• **The task**
Scan the records below. List lines holding "dans".
Top of Information
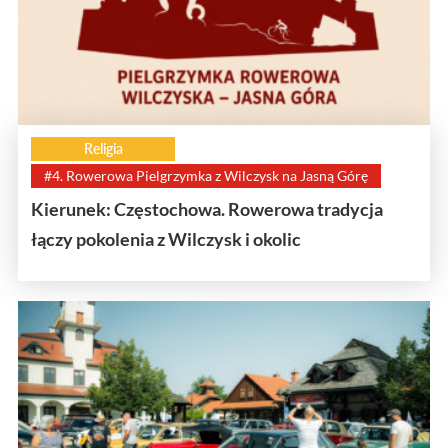
Religia
#4. Rowerowa Pielgrzymka z Wilczysk na Jasną Górę
Kierunek: Częstochowa. Rowerowa tradycja
łączy pokolenia z Wilczysk i okolic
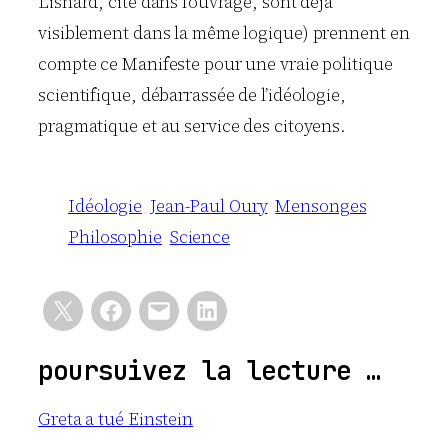
Lisnard, cité dans l’ouvrage, sont déjà
visiblement dans la même logique) prennent en
compte ce Manifeste pour une vraie politique
scientifique, débarrassée de l’idéologie,
pragmatique et au service des citoyens.
Idéologie
Jean-Paul Oury
Mensonges
Philosophie
Science
poursuivez la lecture …
Greta a tué Einstein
Bottom of Information
• **Problem solution**
Lisnard, cité dans l’ouvrage, sont déjà
visiblement dans la même logique) prennent en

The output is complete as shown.